▸ **Assignment**
Within the entries below, find the portion that opens with the line containing "Аzərbаyсаndаn rəsmi sаytındа" and closes with the line containing "Greve Strand? Så". Retype that portion exactly and only.

▸ **Exercise input**
▶

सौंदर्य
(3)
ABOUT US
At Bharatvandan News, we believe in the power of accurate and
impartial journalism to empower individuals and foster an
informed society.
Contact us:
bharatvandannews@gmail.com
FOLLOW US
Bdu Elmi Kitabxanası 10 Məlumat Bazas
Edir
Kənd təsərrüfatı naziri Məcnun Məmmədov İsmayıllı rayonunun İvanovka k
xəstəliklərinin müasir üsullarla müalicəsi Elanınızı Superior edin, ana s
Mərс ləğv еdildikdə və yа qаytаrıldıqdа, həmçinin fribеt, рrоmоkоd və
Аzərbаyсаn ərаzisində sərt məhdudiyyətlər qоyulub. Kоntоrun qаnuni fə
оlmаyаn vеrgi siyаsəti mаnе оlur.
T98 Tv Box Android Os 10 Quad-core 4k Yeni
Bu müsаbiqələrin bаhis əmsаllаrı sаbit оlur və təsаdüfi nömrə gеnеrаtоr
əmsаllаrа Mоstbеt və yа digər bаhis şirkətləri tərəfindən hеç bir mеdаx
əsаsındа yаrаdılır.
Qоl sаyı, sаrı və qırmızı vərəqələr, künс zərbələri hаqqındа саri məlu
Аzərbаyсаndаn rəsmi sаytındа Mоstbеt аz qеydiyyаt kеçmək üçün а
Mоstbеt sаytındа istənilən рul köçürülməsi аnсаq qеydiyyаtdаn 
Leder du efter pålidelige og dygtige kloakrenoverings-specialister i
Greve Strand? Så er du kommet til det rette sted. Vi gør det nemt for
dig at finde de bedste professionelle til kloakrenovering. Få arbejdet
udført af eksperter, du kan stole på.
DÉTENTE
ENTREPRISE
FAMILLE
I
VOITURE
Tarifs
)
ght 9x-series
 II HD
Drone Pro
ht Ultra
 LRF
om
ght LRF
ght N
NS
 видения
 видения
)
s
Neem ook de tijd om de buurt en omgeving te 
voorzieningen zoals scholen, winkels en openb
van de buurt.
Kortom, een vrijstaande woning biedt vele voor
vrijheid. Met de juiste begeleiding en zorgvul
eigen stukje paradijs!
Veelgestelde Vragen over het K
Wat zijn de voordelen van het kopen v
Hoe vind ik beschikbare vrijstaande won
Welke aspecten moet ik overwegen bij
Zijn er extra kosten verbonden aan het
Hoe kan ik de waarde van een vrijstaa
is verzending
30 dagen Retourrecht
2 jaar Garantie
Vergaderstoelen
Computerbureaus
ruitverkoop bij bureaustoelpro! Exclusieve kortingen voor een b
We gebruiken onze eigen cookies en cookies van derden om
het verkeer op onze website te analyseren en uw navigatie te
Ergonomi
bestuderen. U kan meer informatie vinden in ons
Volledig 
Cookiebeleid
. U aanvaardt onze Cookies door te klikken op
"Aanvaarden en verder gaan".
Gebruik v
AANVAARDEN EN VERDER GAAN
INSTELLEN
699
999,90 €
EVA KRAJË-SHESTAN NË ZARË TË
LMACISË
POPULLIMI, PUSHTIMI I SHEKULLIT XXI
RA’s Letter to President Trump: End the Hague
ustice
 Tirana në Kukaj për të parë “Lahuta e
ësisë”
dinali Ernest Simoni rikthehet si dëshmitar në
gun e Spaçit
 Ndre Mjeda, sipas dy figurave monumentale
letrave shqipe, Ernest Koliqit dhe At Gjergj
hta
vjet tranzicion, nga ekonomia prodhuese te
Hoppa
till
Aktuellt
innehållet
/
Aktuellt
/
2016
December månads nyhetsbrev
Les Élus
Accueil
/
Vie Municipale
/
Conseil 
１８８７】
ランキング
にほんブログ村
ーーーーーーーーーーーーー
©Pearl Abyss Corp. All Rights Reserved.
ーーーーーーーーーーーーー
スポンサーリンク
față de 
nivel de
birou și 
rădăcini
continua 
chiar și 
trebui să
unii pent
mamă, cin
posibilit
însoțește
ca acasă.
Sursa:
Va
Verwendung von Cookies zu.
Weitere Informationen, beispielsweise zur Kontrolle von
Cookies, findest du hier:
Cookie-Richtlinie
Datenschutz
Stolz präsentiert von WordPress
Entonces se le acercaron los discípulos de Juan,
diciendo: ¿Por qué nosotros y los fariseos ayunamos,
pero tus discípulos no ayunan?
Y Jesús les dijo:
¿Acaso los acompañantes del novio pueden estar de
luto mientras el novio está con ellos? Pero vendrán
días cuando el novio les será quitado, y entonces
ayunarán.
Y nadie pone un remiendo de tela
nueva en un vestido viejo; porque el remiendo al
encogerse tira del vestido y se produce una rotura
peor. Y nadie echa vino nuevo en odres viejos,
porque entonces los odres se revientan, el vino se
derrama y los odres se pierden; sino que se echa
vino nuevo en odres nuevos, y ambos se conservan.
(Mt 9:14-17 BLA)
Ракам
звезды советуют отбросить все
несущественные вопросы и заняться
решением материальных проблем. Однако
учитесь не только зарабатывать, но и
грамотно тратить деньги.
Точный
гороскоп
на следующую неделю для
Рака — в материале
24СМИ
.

◀

▸ **Written answer**
Аzərbаyсаndаn rəsmi sаytındа Mоstbеt аz qеydiyyаt kеçmək üçün а
Mоstbеt sаytındа istənilən рul köçürülməsi аnсаq qеydiyyаtdаn 
Leder du efter pålidelige og dygtige kloakrenoverings-specialister i
Greve Strand? Så er du kommet til det rette sted. Vi gør det nemt for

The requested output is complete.